Regardless of the GMs' reactions and Evolution's cheesy, James Bond-esque revelation of their entire evil plans in complete detail, this closing segment really delivered. Batista was no doubt riding on huge emotions, yet kept himself under control and made a serious impact with just a few quick actions. The slow transition from a thumbs up to a thumbs down served as a nice bookend to Evolution's story, considering it's past uses in association with the stable, and gave the audience a catalyst to begin their explosion. The quick elimination of Ric Flair from the ring kept any backlash from the thousands of die-hard Nature Boy fans who always seem to be in attendance to a minimum, and the final powerbomb through the table was almost disgustingly effective. That's the way you turn somebody face. That's... yeah, that's the way it's done.

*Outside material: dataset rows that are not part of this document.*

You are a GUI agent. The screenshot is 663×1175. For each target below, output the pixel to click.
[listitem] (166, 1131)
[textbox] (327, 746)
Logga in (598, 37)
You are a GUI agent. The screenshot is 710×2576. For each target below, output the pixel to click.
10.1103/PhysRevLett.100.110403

Lots of quickie segments and matches this week made the first hour main event tag and the Batista contract signing even more critical to the program's overall success. Fortunately enough, both delivered, but I can't say the same for the rest of the episode. Nothing really seemed like it was flowing together this week, with what must've been half a dozen meaningless three minute matches and a wide array of uninspired, uninteresting promos and backstage segments. This isn't exactly how I'd hoped the road to WrestleMania would begin, although the RAW main event is still solid. Above average based off of the strength and length of those two big segments, but below a six due to the weakness of the rest of the program.